LFE Programming Rules and Conventions

3 SW Engineering Principles

3.1 Export as few functions as possible from a module

Modules are the basic code structuring entity in LFE. A module can contain a large number of functions but only functions which are included in the export list of the module can be called from outside the module.

Seen from the outside, the complexity of a module depends upon the number of functions which are exported from the module. A module which exports one or two functions is usually easier to understand than a module which exports dozens of functions.

Modules where the ratio of exported/non-exported functions is low are desirable in that a user of the module only needs to understand the functionality of the functions which are exported from the module.

In addition, the writer or maintainer of the code in the module can change the internal structure of the module in any appropriate manner provided the external interface remains unchanged.

3.2 Try to reduce intermodule dependencies

A module which calls functions in many different modules will be more difficult to maintain than a module which only calls functions in a few different modules.

This is because each time we make a change to a module interface, we have to check all places in the code where this module is called. Reducing the interdependencies between modules simplifies the problem of maintaining these modules.

We can simplify the system structure by reducing the number of different modules which are called from a given module.

Note also that it is desirable that the inter-module calling dependencies form a tree and not a cyclic graph. Example:

But not

3.3 Put commonly used code into libraries

Commonly used code should be placed into libraries. The libraries should be collections of related functions. Great effort should be made in ensuring that libraries contain functions of the same type. Thus a library such as lists containing only functions for manipulating lists is a good choice, whereas a library, lists-and-maths containing a combination of functions for manipulating lists and for mathematics is a very bad choice.

The best library functions have no side effects. Libraries with functions with side effects limit the re-usability.

3.4 Isolate "tricky" or "dirty" code into separate modules

Often a problem can be solved by using a mixture of clean and dirty code.

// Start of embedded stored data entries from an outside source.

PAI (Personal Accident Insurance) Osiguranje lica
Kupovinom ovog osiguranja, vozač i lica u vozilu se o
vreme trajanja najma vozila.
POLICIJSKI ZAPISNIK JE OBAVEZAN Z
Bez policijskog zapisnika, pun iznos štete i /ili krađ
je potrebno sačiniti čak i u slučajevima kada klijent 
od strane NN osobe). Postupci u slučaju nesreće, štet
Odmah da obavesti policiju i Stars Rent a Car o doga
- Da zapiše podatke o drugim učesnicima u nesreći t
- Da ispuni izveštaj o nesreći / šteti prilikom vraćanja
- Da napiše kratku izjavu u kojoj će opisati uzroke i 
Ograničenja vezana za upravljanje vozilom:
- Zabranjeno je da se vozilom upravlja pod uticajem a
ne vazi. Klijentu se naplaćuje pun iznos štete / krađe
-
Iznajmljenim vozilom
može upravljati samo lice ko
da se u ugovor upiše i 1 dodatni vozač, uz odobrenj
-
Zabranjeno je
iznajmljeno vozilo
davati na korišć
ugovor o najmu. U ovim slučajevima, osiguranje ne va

Separate the clean and dirty code into separate modules.

Dirty code is code that does dirty things. Example:

Uses the process dictionary.
Uses (erlang:process_info arg) for strange purposes.
Does anything that you are not supposed to do (but have to do).

Concentrate on trying to maximize the amount of clean code and minimize the amount of dirty code. Isolate the dirty code and clearly comment or otherwise document all side effects and problems associated with this part of the code.

3.5 Don't make assumptions about what the caller will do with the results of a function

Don't make assumptions about why a function has been called or about what the caller of a function wishes to do with the results.

For example, suppose we call a routine with certain arguments which may be invalid. The implementer of the routine should not make any assumptions about what the caller of the function wishes to happen when the arguments are invalid.

Thus we should not write code like

(defun do-something (args)
  (case (check-args args)
    ('ok
      (tuple 'ok (do-it args)))
    ((tuple error what)
      (let ((string (format-the-error what)))
        ;; don't do the following!
        (io:format '"* error: ~s~n" (list string))
        error))))

Instead write something like:

(defun do-something (args)
  (case (check-args args)
    ('ok
      (tuple 'ok (do-it args)))
    ((tuple error what)
      (tuple 'error what))))

(defun error-report
  (((tuple error what))
    (format-the-error what)))

In the former case, the error string is always printed on standard output; in the latter case, an error descriptor is returned to the application. The application can now decide what to do with this error descriptor.

By calling error_report/1 the application can convert the error descriptor to a printable string and print it if so required. But this may not be the desired behavior - in any case the decision as to what to do with the result is left to the caller.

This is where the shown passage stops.